Он помолчал немного и сказал:
– Барону эти огни напоминают амалекитян, а мне кажется, что они похожи на человеческие мысли… Знаете, мысли каждого отдельного человека тоже вот таким образом разбросаны в беспорядке, тянутся куда-то к цели по одной линии, среди потемок, и, ничего не осветив, не прояснив ночи, исчезают где-то – далеко за старостью… Однако, довольно философствовать! Пора бай-бай…

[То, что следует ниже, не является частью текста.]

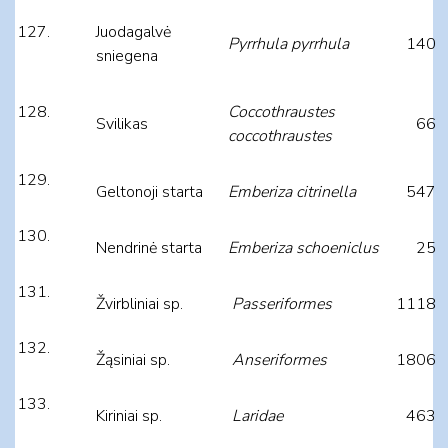
Juodagalvė
Pyrrhula pyrrhula
140
sniegena
Coccothraustes
Svilikas
66
coccothraustes
Geltonoji starta
Emberiza citrinella
547
Nendrinė starta
Emberiza schoeniclus
25
Žvirbliniai sp.
Passeriformes
1118
Žąsiniai sp.
Anseriformes
1806
Kiriniai sp.
Laridae
463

Когда мы вернулись в барак, инженер стал упрашивать меня, чтобы я лег непременно на его кровать.
– Ну, пожалуйста! – говорил он умоляюще, прижимая обе руки к сердцу. – Прошу вас! А насчет меня не беспокойтесь. Я могу спать где угодно, да и еще не скоро лягу… Сделайте такое одолжение!
Я согласился, разделся и лег, а он сел за стол и принялся за чертежи.
– Нашему брату, батенька, некогда спать, – говорил он вполголоса, когда я лег и закрыл глаза. – У кого жена да пара ребят, тому не до спанья. Теперь корми и одевай да на будущее припасай. А у меня их двое: сынишка и дочка… У мальчишки-подлеца хорошая рожа… Шести лет еще нет, а способности, доложу я вам, необыкновенные… Тут у меня где-то их карточки были… Эх, деточки мои, деточки!
Он пошарил в бумагах, нашел карточки и стал глядеть на них. Я уснул.
Разбудили меня лай Азорки и громкие голоса. Фон Штенберг, в одном нижнем белье, босой и с всклоченными волосами, стоял на пороге двери и с кем-то громко разговаривал. Светало… Хмурый, синий рассвет гляделся в дверь, в окна и в щели барака и слабо освещал мою кровать, стол с бумагами и Ананьева. Растянувшись на полу на бурке, выпятив свою мясистую, волосатую грудь и с кожаной подушкой под головой, инженер спал и храпел так громко, что я от души пожалел студента, которому приходится спать с ним каждую ночь.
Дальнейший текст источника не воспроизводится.